Online Coding Judge
LeetCode-style judge. Problems, submissions, and a sandboxed runner that executes untrusted code against test cases without the judge catching fire.
Key Abstractions
Statement, input/output schema, limits (time, memory), and test cases
Input plus expected output, with optional hidden flag for final grading
Code + language + user + problem. Has state (queued, running, verdict).
Strategy per language — compile(code) plus execute(code, stdin, limits) in a sandbox
Value object — success flag plus compile errors. Default success for interpreted languages.
Accepted, WrongAnswer, TLE, MLE, RuntimeError, CompileError — one per submission
Facade. Compiles once, then grades test cases fail-fast; produces the verdict.
Class Diagram
The Key Insight
An online judge has two hard problems: running untrusted code safely and producing deterministic verdicts from noisy output.
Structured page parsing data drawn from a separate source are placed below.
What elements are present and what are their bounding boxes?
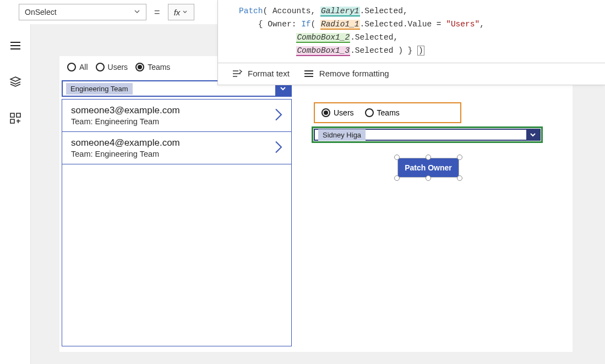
fx-label: fx (174, 8, 181, 17)
combobox-chip: Engineering Team (66, 83, 133, 95)
chevron-down-icon (526, 130, 539, 140)
formula-token: = (432, 20, 446, 29)
accounts-gallery: someone3@example.com Team: Engineering T… (62, 99, 292, 346)
radio-circle-icon (365, 108, 374, 117)
selection-handle[interactable] (394, 175, 400, 181)
fx-button[interactable]: fx (168, 4, 194, 20)
selection-handle[interactable] (394, 155, 400, 160)
chevron-right-icon (274, 108, 284, 124)
remove-formatting-label: Remove formatting (319, 69, 389, 78)
formula-token: .Selected (350, 33, 393, 42)
user-combobox[interactable]: Sidney Higa (312, 126, 543, 143)
formula-cursor-paren: ) (417, 46, 424, 56)
formula-token-string: "Users" (446, 20, 479, 29)
radio-circle-icon (67, 63, 76, 71)
owner-type-radio-group: Users Teams (314, 102, 461, 123)
radio-all[interactable]: All (67, 63, 88, 71)
formula-token-gallery: Gallery1 (320, 7, 360, 16)
radio-users-label: Users (108, 63, 128, 71)
formula-toolbar: Format text Remove formatting (218, 63, 605, 85)
patch-owner-selection: Patch Owner (397, 158, 459, 178)
remove-formatting-button[interactable]: Remove formatting (304, 69, 389, 78)
left-nav-rail (0, 24, 31, 364)
chevron-right-icon (274, 140, 284, 156)
remove-formatting-icon (304, 70, 314, 78)
radio-all-label: All (79, 63, 88, 71)
svg-rect-2 (17, 113, 20, 117)
svg-rect-0 (10, 113, 14, 117)
formula-token-combo2: ComboBox1_2 (296, 33, 350, 43)
radio-circle-icon (96, 63, 105, 71)
property-dropdown-value: OnSelect (25, 8, 57, 16)
formula-token-combo3: ComboBox1_3 (296, 46, 350, 56)
radio-teams[interactable]: Teams (135, 63, 170, 71)
formula-token: .Selected (350, 46, 393, 55)
chevron-down-icon (182, 9, 188, 15)
radio-users[interactable]: Users (96, 63, 128, 71)
radio-circle-icon (135, 63, 144, 71)
app-canvas: All Users Teams Engineering Team someone… (59, 56, 573, 352)
formula-bar: Patch( Accounts, Gallery1.Selected, { Ow… (217, 0, 605, 85)
formula-token: ) } (398, 46, 412, 55)
formula-editor[interactable]: Patch( Accounts, Gallery1.Selected, { Ow… (218, 0, 605, 63)
svg-rect-1 (10, 119, 14, 123)
radio-owner-teams-label: Teams (377, 108, 400, 117)
formula-token-radio: Radio1_1 (320, 20, 360, 30)
gallery-item[interactable]: someone4@example.com Team: Engineering T… (62, 132, 291, 164)
property-dropdown[interactable]: OnSelect (19, 4, 146, 20)
gallery-item[interactable]: someone3@example.com Team: Engineering T… (62, 100, 291, 132)
chevron-down-icon (134, 8, 140, 16)
formula-token: Accounts (272, 7, 311, 15)
format-text-button[interactable]: Format text (232, 69, 290, 78)
radio-teams-label: Teams (148, 63, 170, 71)
format-text-label: Format text (248, 69, 290, 78)
equals-label: = (151, 7, 163, 18)
layers-icon[interactable] (9, 76, 21, 88)
hamburger-icon[interactable] (9, 40, 21, 52)
filter-radio-group: All Users Teams (67, 63, 170, 71)
radio-circle-icon (321, 108, 330, 117)
combobox-chip: Sidney Higa (318, 129, 366, 141)
radio-owner-users[interactable]: Users (321, 108, 354, 117)
gallery-item-team: Team: Engineering Team (71, 117, 284, 126)
formula-token: .Selected (360, 7, 403, 15)
selection-handle[interactable] (457, 155, 462, 160)
patch-owner-button[interactable]: Patch Owner (397, 158, 459, 178)
format-text-icon (232, 69, 242, 78)
selection-handle[interactable] (457, 175, 462, 181)
selection-handle[interactable] (426, 175, 431, 181)
selection-handle[interactable] (426, 155, 431, 160)
patch-owner-label: Patch Owner (405, 163, 452, 172)
gallery-item-team: Team: Engineering Team (71, 150, 284, 158)
formula-token: .Selected.Value (360, 20, 432, 29)
gallery-item-email: someone4@example.com (71, 137, 284, 148)
radio-owner-users-label: Users (334, 108, 354, 117)
grid-add-icon[interactable] (9, 112, 21, 124)
formula-token: If (301, 20, 310, 29)
radio-owner-teams[interactable]: Teams (365, 108, 400, 117)
gallery-item-email: someone3@example.com (71, 105, 284, 116)
formula-token: Owner: (268, 20, 296, 29)
formula-token: Patch (239, 7, 263, 15)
Everything else (problems, users, submissions) is CRUD.
Safe execution demands isolation. A subprocess with a timeout is a starting point — it's not enough for production. Real judges use gVisor, nsjail, or Firecracker microVMs to box untrusted code away from the filesystem, network, other submissions, and kernel-level escapes. The LanguageRunner interface hides the mechanism; whatever hardening a platform chooses lives behind it.
Output comparison is where WA vs AC gets murky. Trailing newlines, Windows line endings, extra spaces — all need normalization before comparison. The normalize helper on LanguageRunner is a one-place fix. Without it, correct solutions fail on rendering artifacts and beginners lose faith in the platform.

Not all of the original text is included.